The city of Perm is the gateway to Siberia. It sits at the base of the Ural mountain range, the dividing line between Asia and Europe. We had gotten up early, caught a bus heading toward the town of Tsusovoy and after about 100 kilometres were dropped off by the side of the road. Minus a service station in the distance, there was no hint of civilisation from horizon to horizon. We had left the main highway and travelled along a dirt road for a few kilometres until we arrived at a large whitewashed building that straddled a barbed wire topped white wooden fence which enclosed an area the size of a few football fields. Popping above it like periscopes in corners were guard towers. It was clear we had arrived at Perm-36.
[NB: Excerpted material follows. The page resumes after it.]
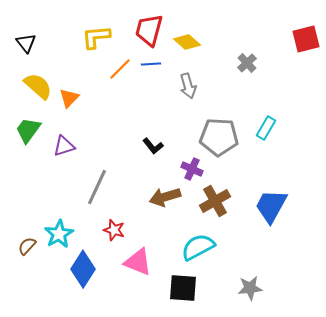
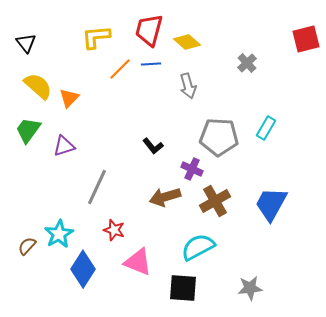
blue trapezoid: moved 2 px up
Perm-36 is a relic, the last camp of its kind from the Soviet GULAG system to remain anything other than rubble. Its continued existence is owed to both the failure of authorities to successfully bulldoze it in the dying days of the Soviet regime and efforts by local historians to restore it. The population remained at about 1000 prisoners from the moment they were forced to build their own walls in 1945 until its closure in 1988.
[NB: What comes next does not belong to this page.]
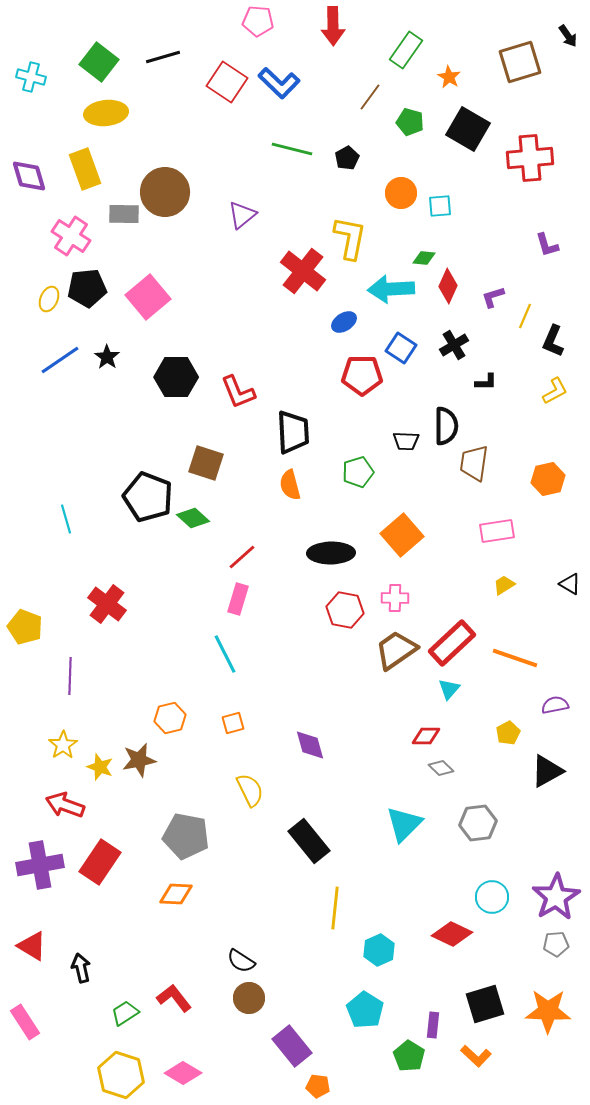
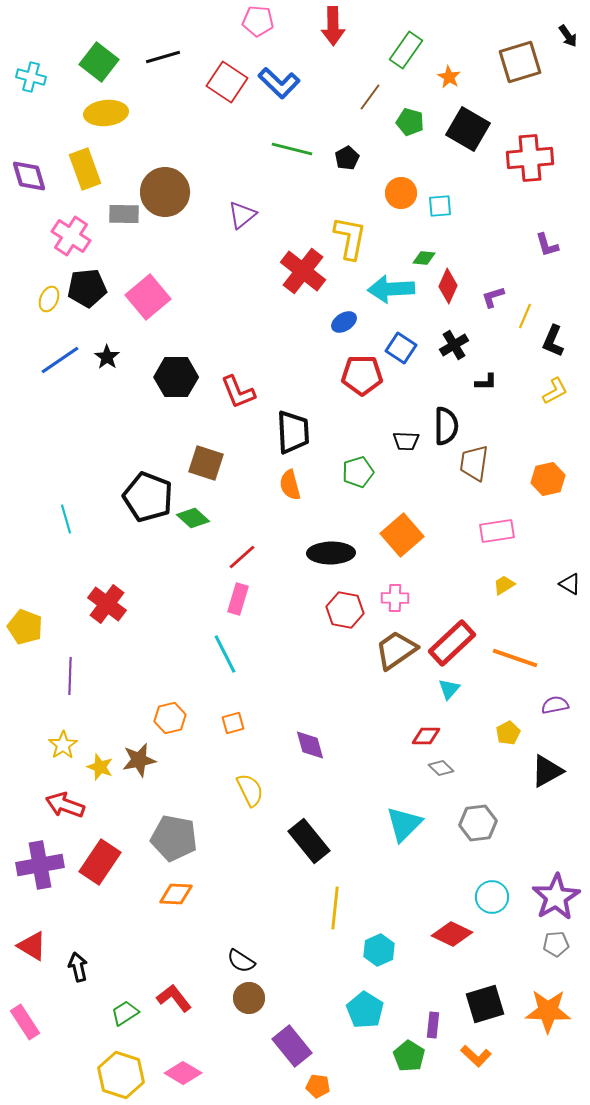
gray pentagon at (186, 836): moved 12 px left, 2 px down
black arrow at (81, 968): moved 3 px left, 1 px up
Walking in we met our guide Volodya, a tall man with the mix of European and Asiatic facial characteristics that is common to Siberia. He was an historian working for the NGO which was tasked with researching camps in the area. His speech was rapid-fire, each word said with the same triumphant intonations like an “a-ha” at finally finding something lost at the back of a chaotic drawer. He was clearly excited by the subject matter and offered us the tour entirely free which would usually have cost around $30 “because my English bad and I love it”. It wasn’t but he did.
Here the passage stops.